Honda has launched a new package of semi-autonomous driver assistance functions, which it says is the first ‘level 3’ autonomous driving system to be given the legal go-ahead by Japanese authorities.

Called Sensing Elite, the driver assistance technology takes a step beyond the level two systems widely on sale today by supporting hands-off autonomous driving under certain conditions, such as heavy traffic or when travelling on the motorway – other systems require hands on the steering wheel.

As such, the brand has beaten Tesla to the punch by getting a government-sanctioned level 3 system on sale first.

Honda’s Sensing Elite system builds on the brand’s existing Sensing safety technology, but uses a more accurate global positioning system, more detailed three-dimensional maps and several sensors which give the ECU a 360-degree view of the car’s surroundings.

The cabin also gets specially configured 12.3-inch digital gauge cluster and a driver facing camera, which monitors whether the driver is still paying attention to the road. The steering wheel and dashboard also get new LED lights, which illuminate when the autonomous driving mode is activated.

The most impressive part of the new Sensing Elite system is the hand-off driving mode, which uses Honda’s existing adaptive cruise control and lane-keeping assist systems to assume total control over the car when driving on the motorway.

Honda also says the system can even change lanes without the driver’s intervention. The car will follow the vehicle in front at a preset speed and distance, until the driver turns on an indicator. Then, the car will automatically overtake.
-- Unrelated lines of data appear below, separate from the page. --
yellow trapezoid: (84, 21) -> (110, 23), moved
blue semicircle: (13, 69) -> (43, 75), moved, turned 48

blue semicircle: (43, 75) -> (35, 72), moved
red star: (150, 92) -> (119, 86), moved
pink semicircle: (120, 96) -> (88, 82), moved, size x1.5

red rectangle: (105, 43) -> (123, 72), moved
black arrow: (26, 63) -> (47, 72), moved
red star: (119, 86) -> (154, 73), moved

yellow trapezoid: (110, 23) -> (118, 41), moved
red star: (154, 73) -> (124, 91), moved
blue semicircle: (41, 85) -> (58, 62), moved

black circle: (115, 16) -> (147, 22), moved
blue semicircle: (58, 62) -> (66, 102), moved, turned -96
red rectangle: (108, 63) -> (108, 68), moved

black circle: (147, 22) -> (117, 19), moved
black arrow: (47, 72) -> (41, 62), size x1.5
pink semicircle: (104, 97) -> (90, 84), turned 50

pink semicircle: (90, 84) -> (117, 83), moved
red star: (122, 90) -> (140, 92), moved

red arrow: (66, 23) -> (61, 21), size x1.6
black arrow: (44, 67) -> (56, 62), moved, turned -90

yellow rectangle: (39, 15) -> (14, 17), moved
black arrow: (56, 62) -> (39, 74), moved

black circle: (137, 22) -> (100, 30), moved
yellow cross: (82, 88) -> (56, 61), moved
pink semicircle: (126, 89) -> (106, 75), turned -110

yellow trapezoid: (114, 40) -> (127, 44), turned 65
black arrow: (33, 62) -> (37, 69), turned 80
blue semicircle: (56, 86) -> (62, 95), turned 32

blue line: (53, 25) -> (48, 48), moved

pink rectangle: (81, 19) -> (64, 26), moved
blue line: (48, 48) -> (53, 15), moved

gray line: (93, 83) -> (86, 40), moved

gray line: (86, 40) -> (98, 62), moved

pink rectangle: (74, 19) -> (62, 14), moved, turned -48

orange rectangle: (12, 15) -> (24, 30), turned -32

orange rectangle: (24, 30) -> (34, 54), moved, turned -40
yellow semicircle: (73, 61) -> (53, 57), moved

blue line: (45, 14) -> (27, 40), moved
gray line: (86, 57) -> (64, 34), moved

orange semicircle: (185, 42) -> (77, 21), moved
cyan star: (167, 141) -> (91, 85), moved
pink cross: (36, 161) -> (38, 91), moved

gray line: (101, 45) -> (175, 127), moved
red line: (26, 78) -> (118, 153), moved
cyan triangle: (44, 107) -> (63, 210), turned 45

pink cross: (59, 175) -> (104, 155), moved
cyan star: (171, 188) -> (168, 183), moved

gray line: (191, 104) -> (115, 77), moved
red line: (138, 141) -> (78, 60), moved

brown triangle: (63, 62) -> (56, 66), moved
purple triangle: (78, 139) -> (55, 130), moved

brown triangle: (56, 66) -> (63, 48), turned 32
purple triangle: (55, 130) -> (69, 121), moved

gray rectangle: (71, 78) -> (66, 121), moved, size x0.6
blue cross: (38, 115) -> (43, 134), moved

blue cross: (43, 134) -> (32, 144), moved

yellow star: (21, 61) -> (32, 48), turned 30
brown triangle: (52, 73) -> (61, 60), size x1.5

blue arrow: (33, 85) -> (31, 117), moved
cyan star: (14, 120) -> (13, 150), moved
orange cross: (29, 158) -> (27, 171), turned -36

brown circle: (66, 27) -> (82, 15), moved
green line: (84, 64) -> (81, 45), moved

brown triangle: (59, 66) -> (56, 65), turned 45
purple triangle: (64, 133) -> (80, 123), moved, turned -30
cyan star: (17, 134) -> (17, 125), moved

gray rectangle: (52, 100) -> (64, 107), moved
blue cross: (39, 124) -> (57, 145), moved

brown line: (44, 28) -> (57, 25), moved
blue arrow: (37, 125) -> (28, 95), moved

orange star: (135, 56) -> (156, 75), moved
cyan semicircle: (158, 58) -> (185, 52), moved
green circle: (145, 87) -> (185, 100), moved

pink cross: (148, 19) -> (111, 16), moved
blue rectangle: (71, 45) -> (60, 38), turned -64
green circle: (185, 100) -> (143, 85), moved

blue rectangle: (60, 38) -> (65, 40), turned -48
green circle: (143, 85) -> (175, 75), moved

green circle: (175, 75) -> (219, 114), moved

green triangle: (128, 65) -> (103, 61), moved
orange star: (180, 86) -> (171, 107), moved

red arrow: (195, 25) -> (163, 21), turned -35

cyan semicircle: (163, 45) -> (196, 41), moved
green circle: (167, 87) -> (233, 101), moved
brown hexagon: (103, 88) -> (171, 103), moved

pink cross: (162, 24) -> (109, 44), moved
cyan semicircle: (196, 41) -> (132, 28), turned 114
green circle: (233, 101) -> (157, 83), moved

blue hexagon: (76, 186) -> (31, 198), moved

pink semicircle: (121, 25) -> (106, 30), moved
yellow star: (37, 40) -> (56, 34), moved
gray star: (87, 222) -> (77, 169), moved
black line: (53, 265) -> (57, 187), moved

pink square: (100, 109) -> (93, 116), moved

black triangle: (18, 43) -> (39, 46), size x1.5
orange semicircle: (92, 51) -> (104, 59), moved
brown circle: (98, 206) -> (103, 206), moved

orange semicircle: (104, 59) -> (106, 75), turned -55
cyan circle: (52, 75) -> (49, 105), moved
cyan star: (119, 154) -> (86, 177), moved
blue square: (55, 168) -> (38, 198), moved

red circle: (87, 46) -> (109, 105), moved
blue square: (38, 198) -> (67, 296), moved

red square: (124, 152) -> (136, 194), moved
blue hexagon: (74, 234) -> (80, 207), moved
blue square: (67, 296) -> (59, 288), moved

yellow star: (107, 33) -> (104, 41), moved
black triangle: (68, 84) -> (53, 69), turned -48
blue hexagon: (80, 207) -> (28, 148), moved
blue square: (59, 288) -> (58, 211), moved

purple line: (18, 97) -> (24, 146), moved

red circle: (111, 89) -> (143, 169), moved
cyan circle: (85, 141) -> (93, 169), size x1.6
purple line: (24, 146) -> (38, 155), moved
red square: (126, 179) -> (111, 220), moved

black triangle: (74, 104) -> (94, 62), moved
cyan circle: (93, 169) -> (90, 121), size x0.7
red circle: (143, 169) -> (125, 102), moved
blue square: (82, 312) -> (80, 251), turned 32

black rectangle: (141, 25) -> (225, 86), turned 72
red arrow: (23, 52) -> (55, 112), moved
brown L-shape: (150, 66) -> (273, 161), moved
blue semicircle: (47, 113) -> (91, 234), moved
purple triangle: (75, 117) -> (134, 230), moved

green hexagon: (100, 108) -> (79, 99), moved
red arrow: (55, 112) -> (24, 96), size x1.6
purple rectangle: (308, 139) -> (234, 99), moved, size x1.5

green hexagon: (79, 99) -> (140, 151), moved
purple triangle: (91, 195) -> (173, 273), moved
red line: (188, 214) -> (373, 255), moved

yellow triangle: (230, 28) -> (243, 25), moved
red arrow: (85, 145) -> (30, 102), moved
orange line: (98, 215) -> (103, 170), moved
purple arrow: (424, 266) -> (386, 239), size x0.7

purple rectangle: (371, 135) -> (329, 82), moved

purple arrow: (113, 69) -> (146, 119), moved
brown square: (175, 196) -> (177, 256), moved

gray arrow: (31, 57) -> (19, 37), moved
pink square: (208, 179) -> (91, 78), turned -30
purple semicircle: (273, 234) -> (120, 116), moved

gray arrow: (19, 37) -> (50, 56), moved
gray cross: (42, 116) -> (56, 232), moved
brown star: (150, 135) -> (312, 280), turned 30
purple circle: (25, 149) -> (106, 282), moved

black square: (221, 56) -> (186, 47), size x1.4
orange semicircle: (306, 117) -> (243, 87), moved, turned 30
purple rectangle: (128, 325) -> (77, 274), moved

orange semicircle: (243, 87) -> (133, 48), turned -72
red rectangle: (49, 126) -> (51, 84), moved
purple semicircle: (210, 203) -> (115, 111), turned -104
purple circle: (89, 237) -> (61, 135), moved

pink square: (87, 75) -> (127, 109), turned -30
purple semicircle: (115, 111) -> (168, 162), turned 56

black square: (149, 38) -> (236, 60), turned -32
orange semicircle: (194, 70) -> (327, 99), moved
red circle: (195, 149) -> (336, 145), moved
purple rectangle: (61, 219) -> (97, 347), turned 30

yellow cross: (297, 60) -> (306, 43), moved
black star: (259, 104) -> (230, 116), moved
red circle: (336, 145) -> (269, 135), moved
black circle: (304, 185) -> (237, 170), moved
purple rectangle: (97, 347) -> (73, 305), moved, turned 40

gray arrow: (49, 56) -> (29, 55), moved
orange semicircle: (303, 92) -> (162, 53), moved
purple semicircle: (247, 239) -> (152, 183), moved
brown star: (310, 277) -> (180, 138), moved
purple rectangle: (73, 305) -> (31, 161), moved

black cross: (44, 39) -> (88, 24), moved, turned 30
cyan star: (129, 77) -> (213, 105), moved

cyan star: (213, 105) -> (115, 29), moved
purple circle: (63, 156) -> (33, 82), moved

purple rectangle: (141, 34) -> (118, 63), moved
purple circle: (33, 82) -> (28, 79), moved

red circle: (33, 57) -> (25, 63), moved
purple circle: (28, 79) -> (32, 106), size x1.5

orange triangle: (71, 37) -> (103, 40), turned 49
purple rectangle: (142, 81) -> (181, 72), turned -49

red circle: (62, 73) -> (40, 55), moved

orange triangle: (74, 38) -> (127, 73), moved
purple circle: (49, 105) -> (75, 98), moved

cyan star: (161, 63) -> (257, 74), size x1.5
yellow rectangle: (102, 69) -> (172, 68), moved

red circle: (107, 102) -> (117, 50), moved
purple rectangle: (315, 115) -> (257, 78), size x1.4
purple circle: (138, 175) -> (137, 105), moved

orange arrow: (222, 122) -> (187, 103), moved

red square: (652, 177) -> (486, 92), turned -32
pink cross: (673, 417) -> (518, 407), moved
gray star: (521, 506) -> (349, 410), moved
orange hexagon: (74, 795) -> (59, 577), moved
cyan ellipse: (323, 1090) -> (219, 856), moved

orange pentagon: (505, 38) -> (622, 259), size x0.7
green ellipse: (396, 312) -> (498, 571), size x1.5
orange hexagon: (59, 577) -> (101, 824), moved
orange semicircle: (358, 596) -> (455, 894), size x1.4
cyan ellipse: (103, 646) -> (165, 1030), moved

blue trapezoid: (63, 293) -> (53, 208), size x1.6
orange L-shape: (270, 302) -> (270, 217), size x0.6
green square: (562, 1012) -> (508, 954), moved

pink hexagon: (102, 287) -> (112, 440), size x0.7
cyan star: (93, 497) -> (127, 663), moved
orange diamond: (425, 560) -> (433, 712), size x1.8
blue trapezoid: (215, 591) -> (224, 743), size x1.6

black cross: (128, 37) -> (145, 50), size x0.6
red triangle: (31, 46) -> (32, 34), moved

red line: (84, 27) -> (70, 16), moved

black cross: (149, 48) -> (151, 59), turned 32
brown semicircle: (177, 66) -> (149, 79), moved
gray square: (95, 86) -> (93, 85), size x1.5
The system can even detect when there’s a vehicle ahead which is moving slower than the car’s cruising speed. It’ll notify the driver first, then automatically overtake the slower traffic before returning to its original lane.

Honda has also given its Traffic Jam Pilot an update as part of the level 3 roll-out. It works in much the same way as the old system, assuming control of the vehicle in low-speed traffic. But now, the driver can watch TV on the car’s infotainment system while the car handles the task of driving, which Honda says “helps mitigate driver fatigue.”

If the car’s interior camera recognises that the driver is unresponsive and unable to regain control of the vehicle, it will automatically move to the hard shoulder and bring the car to a halt, flashing its hazards and sounding the horn to warn other road users.

During the system’s development, Honda simulated around 10 million real-world driving situations in the laboratory and its engineers travelled for more than 1,200,000 kilometres in test mules to make sure the system was working properly

Currently, the semi-autonomous technology is only available in limited numbers on the Japanese market Honda Legend.